## About this exercise
In the entries below, which lines run from the one containing "mask_w, mask_h, mask_svg." to the one containing "Image attached. Mask"? Copy exactly those lines, ends included, and no others.

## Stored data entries
-------------------------
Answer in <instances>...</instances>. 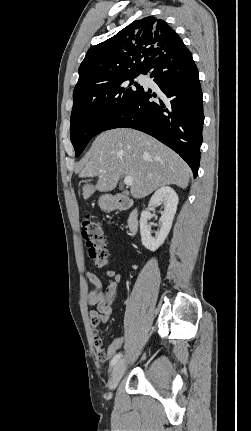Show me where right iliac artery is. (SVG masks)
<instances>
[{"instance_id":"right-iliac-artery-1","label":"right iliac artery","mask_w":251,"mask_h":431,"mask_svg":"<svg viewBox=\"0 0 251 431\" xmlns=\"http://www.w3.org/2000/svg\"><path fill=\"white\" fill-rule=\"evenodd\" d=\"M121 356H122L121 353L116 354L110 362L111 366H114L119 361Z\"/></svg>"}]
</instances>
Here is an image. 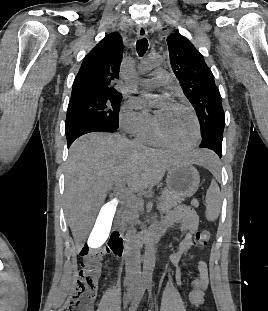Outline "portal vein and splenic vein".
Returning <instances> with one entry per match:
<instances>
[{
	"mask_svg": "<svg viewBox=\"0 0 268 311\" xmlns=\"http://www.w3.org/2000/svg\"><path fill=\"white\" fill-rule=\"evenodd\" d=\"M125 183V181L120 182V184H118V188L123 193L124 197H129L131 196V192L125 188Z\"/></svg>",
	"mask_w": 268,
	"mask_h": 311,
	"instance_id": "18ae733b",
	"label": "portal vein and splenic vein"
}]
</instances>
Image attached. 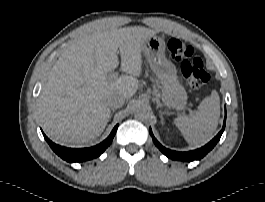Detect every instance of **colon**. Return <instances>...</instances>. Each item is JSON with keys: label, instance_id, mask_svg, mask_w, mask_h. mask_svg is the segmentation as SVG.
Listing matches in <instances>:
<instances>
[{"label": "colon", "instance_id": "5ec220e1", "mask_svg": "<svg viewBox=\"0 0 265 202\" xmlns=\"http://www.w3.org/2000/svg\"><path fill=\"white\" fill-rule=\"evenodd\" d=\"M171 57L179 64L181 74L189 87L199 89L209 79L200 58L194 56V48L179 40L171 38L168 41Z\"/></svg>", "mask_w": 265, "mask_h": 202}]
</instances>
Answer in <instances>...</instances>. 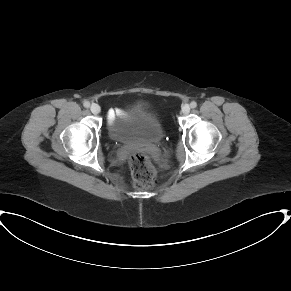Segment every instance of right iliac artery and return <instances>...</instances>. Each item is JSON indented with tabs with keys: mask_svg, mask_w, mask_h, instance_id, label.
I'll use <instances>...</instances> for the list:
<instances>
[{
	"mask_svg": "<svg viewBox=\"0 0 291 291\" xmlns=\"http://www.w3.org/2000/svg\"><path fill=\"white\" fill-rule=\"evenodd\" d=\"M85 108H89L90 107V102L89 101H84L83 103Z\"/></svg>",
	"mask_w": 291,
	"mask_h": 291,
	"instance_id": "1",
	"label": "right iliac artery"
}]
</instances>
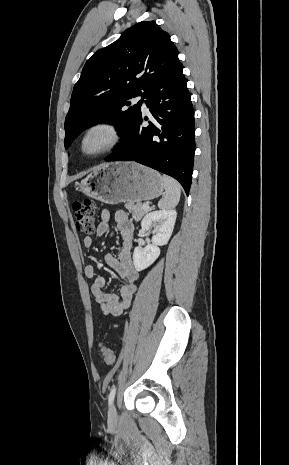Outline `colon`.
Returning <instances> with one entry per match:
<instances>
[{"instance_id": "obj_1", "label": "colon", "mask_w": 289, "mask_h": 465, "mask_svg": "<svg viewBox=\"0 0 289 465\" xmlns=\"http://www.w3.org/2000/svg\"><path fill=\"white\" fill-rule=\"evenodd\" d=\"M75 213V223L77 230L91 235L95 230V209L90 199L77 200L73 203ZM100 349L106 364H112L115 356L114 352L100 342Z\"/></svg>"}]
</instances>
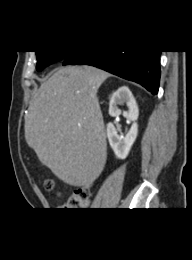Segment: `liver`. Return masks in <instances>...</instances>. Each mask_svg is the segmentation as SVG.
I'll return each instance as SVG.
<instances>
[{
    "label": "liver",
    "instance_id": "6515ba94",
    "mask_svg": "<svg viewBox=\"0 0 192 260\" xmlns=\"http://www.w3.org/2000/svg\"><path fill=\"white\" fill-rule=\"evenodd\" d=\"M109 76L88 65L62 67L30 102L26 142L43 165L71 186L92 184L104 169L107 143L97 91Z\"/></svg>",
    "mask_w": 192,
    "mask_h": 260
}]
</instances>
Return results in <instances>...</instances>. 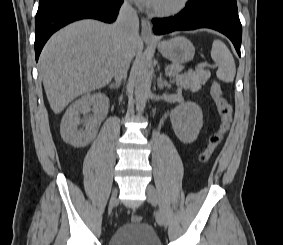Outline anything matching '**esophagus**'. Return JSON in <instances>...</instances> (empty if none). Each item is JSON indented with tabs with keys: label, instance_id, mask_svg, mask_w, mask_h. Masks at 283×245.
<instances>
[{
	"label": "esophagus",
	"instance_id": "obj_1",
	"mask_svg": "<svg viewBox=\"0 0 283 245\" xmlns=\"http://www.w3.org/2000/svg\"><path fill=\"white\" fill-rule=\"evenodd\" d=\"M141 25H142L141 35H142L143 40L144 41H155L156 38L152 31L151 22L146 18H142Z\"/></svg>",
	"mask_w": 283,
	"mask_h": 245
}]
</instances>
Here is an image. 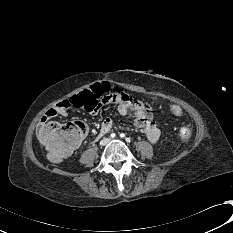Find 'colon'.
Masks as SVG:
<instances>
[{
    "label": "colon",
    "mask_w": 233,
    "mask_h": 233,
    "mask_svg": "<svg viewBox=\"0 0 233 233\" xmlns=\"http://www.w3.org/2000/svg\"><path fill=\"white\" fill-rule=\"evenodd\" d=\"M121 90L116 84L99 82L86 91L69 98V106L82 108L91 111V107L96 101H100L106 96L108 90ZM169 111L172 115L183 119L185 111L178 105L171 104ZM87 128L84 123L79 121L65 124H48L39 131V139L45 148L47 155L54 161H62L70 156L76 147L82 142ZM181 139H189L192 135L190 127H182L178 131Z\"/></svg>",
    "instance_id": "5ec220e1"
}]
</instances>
-------------------------
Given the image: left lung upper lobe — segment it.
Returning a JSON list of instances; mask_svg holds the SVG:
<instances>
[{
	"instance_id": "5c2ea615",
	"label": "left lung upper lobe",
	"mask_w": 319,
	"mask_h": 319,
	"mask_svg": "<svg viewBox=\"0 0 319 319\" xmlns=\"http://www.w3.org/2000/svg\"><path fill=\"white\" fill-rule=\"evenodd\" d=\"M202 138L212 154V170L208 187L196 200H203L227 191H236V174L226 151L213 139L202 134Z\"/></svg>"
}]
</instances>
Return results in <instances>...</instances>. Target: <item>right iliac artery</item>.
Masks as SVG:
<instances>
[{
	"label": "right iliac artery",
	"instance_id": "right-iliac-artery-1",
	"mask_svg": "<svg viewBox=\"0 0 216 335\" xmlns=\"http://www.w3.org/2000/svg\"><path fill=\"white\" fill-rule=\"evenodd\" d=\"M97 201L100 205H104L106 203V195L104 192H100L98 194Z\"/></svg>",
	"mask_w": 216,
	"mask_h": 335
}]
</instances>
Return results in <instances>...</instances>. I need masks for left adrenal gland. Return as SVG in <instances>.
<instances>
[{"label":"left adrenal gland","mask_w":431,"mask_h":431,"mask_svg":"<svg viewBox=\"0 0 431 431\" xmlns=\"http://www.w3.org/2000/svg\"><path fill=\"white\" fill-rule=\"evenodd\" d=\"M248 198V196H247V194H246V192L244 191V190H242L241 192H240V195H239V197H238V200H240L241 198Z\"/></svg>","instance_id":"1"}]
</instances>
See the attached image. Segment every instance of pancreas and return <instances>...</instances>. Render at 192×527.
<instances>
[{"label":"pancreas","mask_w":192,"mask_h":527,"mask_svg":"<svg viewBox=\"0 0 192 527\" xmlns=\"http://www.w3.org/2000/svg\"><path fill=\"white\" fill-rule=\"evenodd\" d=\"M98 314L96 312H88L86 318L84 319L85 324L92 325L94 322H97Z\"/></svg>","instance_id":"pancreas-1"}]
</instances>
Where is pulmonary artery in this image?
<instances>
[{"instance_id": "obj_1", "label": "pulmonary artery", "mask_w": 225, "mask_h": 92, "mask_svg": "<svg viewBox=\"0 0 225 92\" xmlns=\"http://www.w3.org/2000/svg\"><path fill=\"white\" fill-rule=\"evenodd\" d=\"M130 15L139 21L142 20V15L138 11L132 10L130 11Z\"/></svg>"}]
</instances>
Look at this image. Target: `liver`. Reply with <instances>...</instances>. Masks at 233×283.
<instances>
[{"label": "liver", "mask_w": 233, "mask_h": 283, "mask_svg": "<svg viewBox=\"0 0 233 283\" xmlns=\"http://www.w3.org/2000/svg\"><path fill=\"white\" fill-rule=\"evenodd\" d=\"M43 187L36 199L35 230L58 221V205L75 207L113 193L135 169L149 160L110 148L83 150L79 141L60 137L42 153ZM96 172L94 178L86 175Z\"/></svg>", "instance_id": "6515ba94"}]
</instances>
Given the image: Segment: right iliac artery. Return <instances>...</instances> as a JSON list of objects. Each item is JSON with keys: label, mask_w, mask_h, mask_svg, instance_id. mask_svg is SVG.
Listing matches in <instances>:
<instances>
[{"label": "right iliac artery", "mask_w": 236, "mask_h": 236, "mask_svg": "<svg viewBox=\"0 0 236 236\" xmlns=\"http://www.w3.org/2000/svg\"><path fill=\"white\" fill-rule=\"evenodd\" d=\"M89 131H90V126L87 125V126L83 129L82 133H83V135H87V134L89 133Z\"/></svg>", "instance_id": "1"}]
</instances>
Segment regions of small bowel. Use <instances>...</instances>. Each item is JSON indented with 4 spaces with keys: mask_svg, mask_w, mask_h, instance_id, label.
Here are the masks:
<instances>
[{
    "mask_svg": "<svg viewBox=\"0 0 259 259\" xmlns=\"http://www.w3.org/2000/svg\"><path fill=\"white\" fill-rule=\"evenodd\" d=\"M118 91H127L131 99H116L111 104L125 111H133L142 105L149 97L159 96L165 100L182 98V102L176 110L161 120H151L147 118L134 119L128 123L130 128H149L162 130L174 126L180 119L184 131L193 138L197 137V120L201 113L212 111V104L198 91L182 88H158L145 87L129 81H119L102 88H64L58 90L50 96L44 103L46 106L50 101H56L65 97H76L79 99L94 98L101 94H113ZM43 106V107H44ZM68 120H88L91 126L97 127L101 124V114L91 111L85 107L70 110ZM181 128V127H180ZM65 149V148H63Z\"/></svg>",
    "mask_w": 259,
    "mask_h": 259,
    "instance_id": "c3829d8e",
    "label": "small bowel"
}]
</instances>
-------------------------
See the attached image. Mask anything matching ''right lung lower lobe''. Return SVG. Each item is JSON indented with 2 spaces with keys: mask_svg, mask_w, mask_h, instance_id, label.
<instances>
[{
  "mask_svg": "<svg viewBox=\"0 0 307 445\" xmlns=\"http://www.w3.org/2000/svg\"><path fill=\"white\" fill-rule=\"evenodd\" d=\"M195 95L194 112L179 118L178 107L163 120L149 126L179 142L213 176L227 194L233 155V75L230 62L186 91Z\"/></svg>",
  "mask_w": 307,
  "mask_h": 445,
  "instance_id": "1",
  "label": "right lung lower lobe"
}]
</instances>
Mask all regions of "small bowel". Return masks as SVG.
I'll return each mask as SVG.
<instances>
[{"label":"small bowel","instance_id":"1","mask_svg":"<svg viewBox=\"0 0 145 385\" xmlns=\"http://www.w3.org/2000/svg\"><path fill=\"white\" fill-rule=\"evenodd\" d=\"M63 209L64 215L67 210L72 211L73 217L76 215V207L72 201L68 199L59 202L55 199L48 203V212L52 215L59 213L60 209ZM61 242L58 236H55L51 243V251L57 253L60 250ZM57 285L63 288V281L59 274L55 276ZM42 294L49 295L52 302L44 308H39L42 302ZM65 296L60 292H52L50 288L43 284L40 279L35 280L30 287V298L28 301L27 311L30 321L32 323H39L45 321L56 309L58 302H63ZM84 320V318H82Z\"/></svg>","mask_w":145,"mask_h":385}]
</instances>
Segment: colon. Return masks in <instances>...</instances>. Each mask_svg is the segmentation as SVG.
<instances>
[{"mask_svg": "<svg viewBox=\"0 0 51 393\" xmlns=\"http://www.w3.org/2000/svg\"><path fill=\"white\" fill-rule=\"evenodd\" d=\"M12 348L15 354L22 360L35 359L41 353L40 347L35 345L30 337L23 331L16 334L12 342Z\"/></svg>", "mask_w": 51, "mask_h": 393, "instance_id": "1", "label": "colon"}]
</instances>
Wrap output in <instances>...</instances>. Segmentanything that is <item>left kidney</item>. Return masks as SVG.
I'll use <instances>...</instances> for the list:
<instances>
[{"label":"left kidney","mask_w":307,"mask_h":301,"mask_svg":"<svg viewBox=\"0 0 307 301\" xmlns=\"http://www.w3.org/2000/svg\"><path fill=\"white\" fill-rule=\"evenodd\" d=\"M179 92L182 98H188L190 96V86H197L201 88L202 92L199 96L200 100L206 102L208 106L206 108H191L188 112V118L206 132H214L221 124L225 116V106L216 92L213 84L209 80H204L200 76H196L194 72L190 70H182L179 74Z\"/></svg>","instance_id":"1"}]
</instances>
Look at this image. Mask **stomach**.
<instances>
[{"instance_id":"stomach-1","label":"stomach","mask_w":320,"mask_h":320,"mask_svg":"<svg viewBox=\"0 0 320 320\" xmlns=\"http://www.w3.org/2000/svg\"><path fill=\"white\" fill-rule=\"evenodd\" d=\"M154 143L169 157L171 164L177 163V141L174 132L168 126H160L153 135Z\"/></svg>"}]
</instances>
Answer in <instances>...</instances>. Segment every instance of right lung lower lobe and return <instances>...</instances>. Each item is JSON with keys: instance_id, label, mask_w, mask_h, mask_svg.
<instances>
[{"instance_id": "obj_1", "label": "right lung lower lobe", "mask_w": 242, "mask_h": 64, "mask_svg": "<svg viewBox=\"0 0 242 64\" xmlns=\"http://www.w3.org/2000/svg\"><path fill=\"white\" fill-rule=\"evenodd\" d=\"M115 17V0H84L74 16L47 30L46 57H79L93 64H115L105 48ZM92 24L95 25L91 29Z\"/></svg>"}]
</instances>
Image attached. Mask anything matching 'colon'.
-------------------------
## Output below
Answer in <instances>...</instances>. Segment every instance of right lung lower lobe and return <instances>...</instances>. Each item is JSON with keys: instance_id, label, mask_w, mask_h, mask_svg.
<instances>
[{"instance_id": "obj_1", "label": "right lung lower lobe", "mask_w": 242, "mask_h": 64, "mask_svg": "<svg viewBox=\"0 0 242 64\" xmlns=\"http://www.w3.org/2000/svg\"><path fill=\"white\" fill-rule=\"evenodd\" d=\"M115 17V0H84L74 16L47 30L46 57H79L93 64H115L105 48ZM92 24L95 25L91 29Z\"/></svg>"}]
</instances>
Image attached. Mask anything matching 'colon'.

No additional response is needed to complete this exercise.